**Exercise**
From the data that follows, copy every line holding the string "การแต".
[[ Study material, beginning ]]
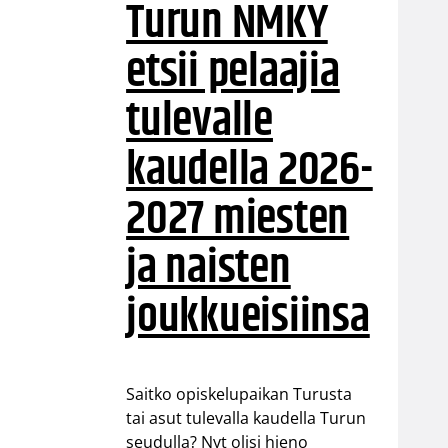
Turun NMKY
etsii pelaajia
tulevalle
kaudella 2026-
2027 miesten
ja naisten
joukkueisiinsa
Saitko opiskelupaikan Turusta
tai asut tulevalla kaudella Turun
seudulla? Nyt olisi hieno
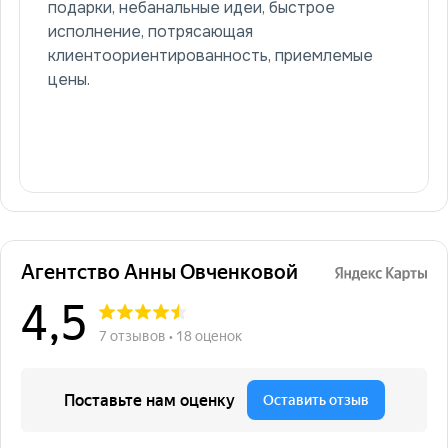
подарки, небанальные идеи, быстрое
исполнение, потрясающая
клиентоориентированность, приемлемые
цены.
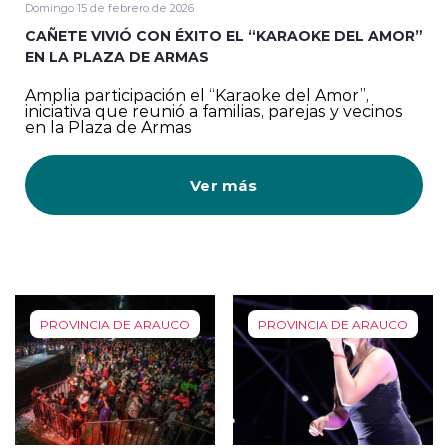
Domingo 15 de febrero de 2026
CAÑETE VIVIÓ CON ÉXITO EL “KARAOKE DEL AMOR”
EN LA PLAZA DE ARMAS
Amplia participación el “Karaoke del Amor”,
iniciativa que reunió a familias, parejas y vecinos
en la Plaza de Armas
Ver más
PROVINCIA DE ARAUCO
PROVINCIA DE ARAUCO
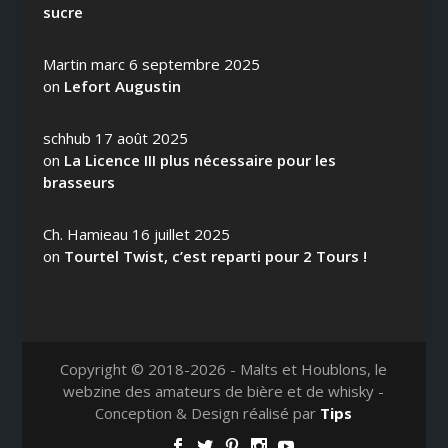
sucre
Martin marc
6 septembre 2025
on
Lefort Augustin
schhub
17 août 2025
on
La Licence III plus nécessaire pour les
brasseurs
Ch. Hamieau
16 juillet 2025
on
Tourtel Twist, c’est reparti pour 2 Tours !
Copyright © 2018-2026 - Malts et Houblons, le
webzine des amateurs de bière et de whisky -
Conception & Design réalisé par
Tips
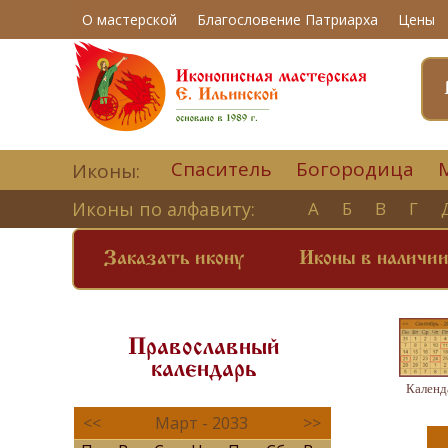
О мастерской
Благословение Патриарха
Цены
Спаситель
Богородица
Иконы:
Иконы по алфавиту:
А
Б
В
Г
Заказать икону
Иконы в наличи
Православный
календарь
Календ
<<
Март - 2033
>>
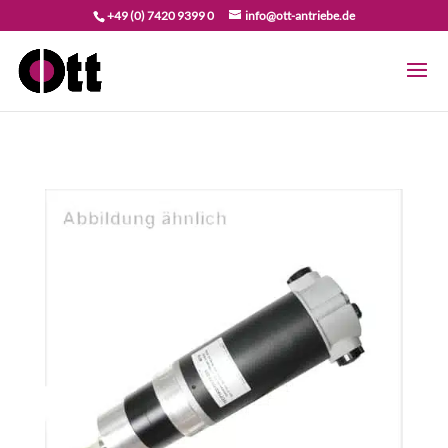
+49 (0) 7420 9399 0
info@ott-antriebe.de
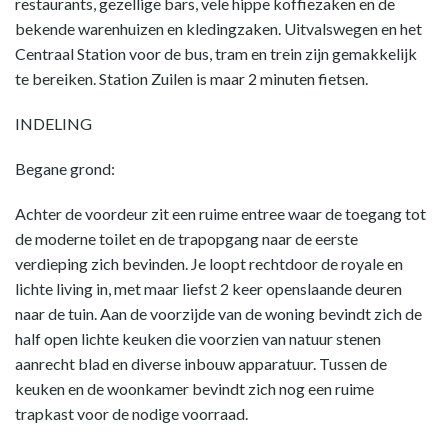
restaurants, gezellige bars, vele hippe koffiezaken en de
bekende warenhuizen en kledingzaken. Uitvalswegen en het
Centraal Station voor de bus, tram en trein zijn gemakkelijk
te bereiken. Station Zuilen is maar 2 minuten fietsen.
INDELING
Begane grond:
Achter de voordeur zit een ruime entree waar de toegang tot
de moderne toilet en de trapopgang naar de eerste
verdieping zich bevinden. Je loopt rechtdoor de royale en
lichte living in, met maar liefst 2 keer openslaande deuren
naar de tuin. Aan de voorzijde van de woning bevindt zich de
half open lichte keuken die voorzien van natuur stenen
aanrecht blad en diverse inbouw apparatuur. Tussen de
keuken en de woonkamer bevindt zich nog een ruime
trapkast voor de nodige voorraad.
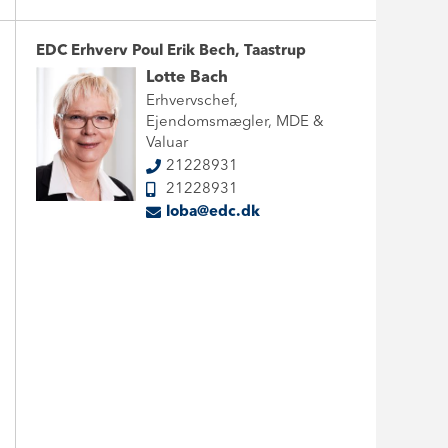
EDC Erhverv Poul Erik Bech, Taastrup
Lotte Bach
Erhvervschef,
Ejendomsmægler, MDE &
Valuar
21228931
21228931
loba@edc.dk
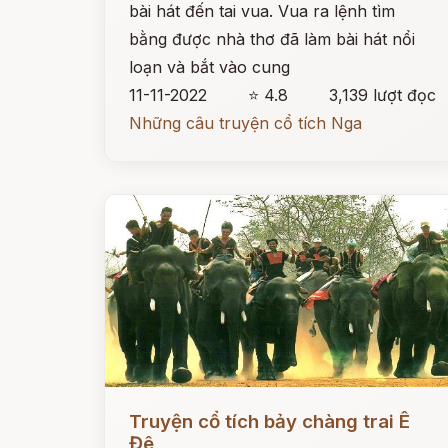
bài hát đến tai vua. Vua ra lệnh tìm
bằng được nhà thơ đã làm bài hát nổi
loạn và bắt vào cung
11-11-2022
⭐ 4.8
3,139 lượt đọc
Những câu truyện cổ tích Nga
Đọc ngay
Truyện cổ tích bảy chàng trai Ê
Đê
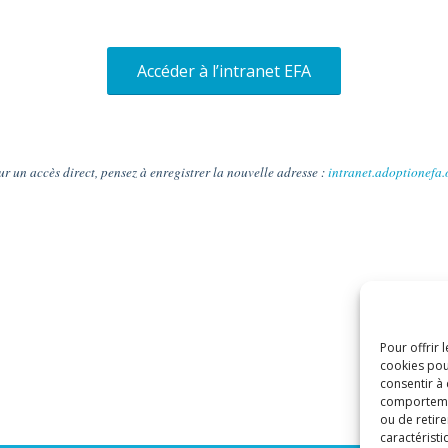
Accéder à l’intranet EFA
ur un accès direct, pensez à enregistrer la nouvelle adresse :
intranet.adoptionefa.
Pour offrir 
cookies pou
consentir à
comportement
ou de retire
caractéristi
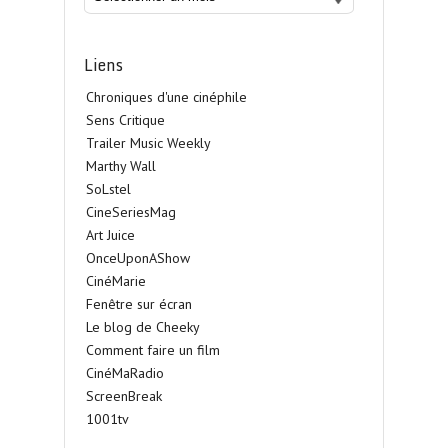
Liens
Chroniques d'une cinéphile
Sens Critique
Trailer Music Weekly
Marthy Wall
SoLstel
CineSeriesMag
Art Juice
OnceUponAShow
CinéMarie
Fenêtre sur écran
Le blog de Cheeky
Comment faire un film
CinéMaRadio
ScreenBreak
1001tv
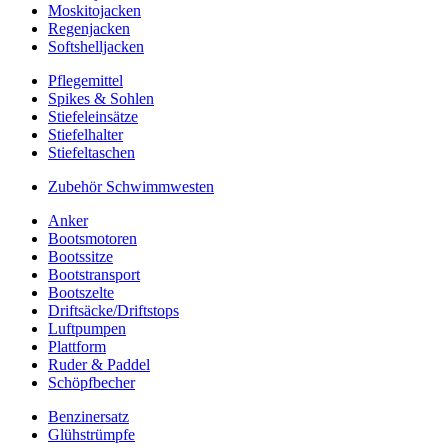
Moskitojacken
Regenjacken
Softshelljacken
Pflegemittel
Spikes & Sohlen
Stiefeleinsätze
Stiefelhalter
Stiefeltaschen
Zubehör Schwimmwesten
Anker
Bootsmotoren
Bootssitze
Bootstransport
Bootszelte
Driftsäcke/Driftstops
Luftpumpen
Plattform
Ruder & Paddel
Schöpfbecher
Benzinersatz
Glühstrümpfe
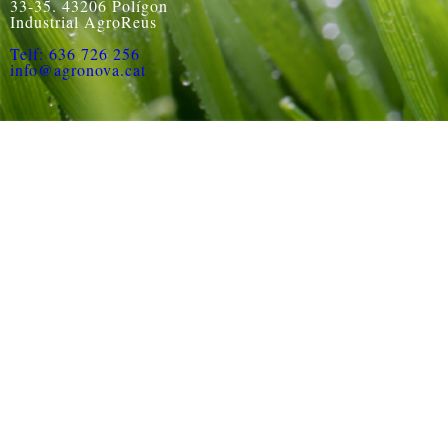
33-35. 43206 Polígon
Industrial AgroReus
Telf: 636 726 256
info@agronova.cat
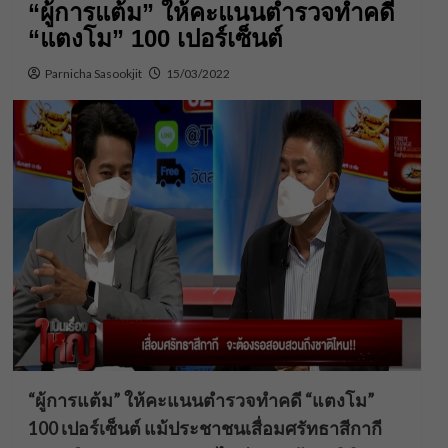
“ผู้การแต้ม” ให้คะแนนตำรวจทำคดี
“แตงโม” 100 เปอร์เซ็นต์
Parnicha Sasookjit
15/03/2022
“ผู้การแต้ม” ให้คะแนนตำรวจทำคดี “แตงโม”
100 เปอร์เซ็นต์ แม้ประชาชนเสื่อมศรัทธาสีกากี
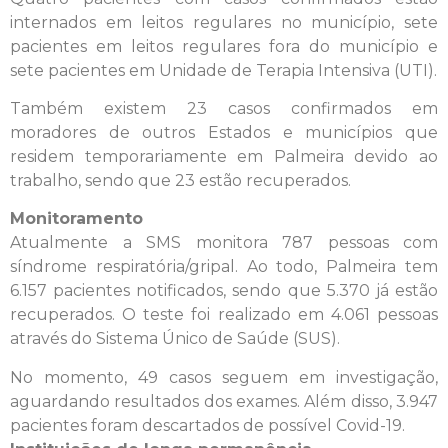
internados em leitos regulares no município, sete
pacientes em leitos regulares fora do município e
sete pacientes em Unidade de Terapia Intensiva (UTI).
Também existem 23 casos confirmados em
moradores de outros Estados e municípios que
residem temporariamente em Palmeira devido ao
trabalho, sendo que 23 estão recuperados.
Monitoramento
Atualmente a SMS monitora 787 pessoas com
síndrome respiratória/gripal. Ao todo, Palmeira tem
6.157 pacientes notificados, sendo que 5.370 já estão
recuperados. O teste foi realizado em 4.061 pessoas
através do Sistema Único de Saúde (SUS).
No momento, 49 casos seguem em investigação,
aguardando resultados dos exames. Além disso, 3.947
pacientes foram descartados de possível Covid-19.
[[ Study material, end ]]
**Answer space**
“ผู้การแต้ม” ให้คะแนนตำรวจทำคดี
“ผู้การแต้ม” ให้คะแนนตำรวจทำคดี “แตงโม”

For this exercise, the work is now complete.